Efficient string matching. Which is better?


#1

So, there are a ton of ways to search for strings in a trigger. But, which one is better? For heavy loaded trigger CPU’s, the more efficient, the better. But, you also want to keep your code readable for others to know. I ran a 30-second test on a light-loaded ExtraHop VM to get an idea for which searches are best on the processor.

I ran 4 different types of string searches:

  • String.indexOf(string)
  • String.search(string)
  • Regex.test(string)
  • String.match(regex)

For this test, I counted the number of times I was able to execute each function over 30 seconds. The idea being, the more executions, the more efficient the search function.

var string = "This text";
if ( string.indexOf("text") > -1) {
  // do something
}

if ( string.search("text") > -1) {
  // do something
}

var regex = /text/;
if ( regex.test(string) ) {
  // do something
}

if (string.match(regex).length > 0) {
  // do something
}

After the 30 seconds, the results show that Regex.test(string) was the best performing function, with String.indexOf(string) following not far behind.

The executions above are not absolute.

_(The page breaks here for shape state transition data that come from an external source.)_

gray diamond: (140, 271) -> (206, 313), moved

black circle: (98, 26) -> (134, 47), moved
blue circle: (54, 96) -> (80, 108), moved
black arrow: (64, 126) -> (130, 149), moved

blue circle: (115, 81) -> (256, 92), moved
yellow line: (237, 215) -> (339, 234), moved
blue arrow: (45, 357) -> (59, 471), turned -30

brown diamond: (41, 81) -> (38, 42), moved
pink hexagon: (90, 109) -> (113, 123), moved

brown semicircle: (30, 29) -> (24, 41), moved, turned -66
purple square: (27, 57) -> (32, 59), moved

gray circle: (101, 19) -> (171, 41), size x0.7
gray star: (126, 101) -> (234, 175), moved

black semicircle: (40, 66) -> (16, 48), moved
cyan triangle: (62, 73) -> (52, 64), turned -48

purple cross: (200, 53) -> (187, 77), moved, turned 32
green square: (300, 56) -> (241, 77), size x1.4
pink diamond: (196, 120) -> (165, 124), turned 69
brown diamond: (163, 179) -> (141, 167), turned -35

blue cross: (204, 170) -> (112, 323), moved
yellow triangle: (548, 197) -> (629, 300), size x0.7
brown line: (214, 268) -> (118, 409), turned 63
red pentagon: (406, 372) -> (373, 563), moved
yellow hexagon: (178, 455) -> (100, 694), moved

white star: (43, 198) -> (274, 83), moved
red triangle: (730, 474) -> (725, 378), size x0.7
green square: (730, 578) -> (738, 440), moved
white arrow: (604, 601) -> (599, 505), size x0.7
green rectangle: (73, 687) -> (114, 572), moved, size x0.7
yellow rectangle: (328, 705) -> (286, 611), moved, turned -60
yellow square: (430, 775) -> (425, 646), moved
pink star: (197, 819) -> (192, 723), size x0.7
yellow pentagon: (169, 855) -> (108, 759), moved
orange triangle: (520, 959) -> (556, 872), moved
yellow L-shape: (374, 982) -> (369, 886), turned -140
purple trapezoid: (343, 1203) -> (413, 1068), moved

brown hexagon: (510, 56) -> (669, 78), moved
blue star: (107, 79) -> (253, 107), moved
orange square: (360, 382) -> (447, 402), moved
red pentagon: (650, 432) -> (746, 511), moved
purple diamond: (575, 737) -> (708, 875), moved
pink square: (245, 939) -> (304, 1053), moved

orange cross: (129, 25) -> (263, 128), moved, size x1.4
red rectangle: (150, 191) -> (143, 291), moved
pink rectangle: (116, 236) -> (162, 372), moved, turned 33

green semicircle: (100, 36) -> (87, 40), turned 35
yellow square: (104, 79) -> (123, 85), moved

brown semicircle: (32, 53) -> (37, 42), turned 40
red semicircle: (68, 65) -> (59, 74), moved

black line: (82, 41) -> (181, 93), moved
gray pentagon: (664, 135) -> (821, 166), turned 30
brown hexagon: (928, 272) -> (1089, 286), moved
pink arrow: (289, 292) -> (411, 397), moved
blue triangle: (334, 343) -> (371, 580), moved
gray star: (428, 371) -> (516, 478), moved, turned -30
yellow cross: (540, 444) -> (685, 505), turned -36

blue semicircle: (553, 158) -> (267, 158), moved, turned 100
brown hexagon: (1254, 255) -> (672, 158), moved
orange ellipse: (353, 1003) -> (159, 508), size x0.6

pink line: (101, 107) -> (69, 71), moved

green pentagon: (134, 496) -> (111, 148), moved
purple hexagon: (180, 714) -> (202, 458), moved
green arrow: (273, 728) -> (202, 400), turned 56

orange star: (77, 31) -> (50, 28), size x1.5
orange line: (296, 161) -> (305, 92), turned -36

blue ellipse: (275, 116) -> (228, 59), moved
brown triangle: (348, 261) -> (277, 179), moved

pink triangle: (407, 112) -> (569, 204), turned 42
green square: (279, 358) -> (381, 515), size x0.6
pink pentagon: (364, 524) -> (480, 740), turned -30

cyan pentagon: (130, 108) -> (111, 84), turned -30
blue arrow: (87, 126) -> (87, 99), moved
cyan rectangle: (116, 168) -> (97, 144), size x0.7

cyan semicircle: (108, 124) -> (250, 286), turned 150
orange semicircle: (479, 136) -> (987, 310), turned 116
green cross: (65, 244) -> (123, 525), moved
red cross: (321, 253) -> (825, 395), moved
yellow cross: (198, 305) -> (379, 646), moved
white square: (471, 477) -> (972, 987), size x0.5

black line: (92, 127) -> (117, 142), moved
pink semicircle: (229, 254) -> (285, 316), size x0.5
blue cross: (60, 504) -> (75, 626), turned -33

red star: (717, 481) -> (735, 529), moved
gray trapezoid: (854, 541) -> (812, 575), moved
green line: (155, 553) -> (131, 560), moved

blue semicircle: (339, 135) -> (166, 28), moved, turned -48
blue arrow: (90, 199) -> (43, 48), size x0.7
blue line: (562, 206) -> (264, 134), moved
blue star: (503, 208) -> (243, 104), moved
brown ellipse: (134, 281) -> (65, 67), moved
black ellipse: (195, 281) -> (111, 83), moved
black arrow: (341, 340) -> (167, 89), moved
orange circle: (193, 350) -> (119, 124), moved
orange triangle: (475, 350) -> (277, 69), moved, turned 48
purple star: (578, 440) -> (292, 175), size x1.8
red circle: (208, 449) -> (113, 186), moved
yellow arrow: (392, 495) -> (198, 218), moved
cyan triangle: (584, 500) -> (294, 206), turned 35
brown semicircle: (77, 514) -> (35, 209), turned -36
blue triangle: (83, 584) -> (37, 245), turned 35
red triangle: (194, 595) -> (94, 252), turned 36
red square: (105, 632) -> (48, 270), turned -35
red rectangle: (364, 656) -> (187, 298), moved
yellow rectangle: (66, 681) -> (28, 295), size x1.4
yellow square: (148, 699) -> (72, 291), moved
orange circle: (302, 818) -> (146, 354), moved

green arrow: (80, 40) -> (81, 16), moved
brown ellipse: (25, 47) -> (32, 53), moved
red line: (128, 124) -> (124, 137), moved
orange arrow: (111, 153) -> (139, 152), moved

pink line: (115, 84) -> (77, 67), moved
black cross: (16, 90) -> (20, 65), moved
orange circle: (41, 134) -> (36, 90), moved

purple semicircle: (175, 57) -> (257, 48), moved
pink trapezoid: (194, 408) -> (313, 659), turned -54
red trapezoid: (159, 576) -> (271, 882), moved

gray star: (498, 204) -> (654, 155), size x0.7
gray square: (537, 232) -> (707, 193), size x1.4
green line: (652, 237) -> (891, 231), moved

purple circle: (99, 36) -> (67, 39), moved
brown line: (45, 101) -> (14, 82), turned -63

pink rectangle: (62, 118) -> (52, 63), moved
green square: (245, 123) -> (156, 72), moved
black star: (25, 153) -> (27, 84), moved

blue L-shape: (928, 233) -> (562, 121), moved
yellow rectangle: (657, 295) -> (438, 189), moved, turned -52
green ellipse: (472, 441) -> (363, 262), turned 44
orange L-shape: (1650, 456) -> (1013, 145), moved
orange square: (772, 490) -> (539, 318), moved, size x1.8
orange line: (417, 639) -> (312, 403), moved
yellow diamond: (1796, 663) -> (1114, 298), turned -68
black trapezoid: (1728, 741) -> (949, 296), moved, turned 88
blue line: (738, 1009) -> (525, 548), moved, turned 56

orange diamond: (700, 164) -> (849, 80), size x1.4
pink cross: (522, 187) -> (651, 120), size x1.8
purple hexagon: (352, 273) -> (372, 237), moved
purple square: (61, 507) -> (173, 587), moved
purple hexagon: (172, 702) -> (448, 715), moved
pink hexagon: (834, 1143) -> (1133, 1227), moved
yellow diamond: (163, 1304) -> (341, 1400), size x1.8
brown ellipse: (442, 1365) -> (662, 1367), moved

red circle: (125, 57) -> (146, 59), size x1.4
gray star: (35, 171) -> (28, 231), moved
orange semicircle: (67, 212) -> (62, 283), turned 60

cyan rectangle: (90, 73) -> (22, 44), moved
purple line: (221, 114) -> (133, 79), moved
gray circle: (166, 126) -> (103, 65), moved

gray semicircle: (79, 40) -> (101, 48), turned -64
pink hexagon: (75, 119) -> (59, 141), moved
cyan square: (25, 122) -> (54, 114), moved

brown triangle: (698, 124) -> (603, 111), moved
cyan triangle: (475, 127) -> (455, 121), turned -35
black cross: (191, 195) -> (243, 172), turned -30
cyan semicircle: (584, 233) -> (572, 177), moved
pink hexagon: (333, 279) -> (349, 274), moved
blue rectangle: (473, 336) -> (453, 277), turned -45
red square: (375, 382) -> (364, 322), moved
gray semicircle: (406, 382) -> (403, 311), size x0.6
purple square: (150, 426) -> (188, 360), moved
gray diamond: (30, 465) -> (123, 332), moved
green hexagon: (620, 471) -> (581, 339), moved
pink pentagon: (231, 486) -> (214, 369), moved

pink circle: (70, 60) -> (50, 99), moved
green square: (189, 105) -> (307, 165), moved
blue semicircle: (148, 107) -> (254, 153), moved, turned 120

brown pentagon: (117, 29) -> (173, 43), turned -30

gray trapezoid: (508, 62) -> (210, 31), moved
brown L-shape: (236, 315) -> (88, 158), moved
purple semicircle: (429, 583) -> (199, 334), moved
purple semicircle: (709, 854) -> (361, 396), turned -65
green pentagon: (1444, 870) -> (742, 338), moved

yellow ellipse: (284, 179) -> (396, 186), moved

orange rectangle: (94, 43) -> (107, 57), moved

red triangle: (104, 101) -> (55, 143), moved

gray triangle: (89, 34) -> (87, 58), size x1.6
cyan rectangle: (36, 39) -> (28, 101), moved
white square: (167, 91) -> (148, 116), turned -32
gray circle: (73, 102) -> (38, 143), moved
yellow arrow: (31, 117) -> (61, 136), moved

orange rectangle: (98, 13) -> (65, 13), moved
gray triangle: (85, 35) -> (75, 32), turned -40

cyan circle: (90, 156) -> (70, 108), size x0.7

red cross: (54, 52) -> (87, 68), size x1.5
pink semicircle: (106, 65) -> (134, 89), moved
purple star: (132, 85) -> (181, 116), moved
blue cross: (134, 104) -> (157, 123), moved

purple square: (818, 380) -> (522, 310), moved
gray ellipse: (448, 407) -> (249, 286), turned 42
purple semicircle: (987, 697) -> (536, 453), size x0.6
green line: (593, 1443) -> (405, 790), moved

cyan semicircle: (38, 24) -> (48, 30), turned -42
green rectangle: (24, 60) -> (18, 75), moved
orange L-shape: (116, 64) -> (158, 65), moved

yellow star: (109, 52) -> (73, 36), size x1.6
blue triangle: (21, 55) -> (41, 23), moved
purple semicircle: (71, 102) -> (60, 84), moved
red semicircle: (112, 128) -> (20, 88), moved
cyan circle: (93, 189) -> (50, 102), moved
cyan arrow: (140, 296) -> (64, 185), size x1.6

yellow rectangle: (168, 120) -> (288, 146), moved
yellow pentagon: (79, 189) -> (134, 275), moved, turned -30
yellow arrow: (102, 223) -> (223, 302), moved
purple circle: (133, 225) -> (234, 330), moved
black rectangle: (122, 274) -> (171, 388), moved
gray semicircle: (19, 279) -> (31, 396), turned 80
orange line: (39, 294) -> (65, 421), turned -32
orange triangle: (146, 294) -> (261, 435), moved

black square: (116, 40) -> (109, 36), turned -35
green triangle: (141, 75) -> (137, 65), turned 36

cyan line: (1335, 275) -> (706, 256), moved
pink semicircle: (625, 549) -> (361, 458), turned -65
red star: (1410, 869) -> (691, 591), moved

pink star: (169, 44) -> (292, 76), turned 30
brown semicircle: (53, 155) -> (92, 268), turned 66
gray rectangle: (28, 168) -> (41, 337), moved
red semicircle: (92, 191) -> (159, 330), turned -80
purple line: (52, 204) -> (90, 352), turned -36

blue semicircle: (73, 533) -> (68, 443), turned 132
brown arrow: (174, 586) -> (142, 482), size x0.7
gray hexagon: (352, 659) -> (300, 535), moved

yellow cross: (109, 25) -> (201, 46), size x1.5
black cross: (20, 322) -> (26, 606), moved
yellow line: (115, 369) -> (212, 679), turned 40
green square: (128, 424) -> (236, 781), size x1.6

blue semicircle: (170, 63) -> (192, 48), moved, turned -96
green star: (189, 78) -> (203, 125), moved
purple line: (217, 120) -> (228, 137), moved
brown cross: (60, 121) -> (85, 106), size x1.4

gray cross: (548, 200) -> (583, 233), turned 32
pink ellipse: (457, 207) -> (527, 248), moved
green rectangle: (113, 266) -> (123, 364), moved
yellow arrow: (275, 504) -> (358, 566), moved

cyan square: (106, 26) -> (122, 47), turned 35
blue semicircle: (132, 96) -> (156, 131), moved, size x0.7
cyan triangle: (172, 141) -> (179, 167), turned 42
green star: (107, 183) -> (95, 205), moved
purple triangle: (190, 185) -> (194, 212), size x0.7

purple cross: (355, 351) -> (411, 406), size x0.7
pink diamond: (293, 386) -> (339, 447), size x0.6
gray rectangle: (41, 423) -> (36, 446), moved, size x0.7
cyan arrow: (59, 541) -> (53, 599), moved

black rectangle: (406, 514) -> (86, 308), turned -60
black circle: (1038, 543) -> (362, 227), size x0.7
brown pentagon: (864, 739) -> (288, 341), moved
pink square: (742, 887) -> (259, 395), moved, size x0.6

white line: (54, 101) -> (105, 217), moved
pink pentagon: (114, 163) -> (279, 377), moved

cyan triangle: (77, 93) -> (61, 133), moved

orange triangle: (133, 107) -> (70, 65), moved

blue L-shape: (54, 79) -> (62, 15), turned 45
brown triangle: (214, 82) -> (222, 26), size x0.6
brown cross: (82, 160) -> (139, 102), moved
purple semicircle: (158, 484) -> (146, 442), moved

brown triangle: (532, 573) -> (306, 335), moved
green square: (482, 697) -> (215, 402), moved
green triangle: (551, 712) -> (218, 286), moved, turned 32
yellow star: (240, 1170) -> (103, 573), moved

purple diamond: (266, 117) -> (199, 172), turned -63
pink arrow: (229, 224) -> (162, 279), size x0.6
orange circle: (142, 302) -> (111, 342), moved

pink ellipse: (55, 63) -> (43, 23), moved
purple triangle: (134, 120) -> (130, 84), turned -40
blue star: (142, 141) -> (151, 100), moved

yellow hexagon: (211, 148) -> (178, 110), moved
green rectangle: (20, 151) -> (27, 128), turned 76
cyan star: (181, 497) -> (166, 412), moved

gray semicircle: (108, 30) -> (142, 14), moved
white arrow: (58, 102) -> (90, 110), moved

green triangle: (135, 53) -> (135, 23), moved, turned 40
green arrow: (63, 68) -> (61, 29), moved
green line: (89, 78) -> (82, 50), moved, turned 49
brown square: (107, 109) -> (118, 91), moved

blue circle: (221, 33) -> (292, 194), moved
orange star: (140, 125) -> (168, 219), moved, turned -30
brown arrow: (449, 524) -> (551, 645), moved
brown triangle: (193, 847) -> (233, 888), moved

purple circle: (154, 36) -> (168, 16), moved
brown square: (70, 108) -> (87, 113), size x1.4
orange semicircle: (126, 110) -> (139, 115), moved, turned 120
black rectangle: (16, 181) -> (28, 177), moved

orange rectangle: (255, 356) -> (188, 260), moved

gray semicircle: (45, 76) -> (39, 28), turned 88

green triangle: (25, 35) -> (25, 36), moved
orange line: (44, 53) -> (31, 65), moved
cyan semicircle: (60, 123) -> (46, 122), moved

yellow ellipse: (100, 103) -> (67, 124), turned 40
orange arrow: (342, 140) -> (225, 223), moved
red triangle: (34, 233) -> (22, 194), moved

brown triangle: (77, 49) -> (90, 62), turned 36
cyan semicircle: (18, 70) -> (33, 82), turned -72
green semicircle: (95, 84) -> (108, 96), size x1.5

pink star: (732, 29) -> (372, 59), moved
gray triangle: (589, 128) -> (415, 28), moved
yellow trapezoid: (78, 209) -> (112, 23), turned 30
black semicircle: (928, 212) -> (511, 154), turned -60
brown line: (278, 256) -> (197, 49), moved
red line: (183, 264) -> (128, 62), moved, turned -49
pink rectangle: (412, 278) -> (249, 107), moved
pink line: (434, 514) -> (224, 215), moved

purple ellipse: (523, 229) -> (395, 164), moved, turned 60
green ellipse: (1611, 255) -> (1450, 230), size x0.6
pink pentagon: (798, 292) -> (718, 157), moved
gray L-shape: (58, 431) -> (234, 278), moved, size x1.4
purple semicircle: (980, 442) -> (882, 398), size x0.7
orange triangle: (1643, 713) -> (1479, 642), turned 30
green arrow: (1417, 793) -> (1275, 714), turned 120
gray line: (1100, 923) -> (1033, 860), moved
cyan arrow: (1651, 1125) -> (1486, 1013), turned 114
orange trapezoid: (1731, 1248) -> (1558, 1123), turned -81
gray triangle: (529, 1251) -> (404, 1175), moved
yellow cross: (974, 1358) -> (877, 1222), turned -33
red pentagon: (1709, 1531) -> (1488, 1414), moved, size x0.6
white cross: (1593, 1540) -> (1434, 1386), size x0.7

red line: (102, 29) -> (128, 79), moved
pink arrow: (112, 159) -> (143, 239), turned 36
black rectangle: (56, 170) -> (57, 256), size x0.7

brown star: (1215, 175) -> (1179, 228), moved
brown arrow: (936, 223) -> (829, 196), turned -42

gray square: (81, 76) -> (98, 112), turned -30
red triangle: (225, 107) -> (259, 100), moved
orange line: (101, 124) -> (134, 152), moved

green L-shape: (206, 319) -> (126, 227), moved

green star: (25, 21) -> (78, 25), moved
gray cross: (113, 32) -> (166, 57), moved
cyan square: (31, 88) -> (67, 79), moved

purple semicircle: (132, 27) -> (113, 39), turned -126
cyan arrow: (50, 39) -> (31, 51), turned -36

In other words, your mileage will vary on the number of executions, depending on the size of your box. However, what IS important, is the relative value. The regex.test() is 2 times faster than using string.search(). And, in these tests, using regex.test() is the fastest.


#2

Great stuff @apax!

I’ve run similar tests on jsperf.com in the past. Unfortunately as of the time of this post, jsperf has been taken down due to spam overload and is being re-written from the ground up by the community (here). Which is great, but for now you can do a lot of this type of testing right in the browser following these instructions from Google using the same V8 engine we run on ExtraHop!

Also, for those who are ready to start building regular expressions for regex.test() instead of string.indexOf() I often use RegExr.com as a place to build and test my regular expressions. It’s also a great way to learn as the interface is very informative.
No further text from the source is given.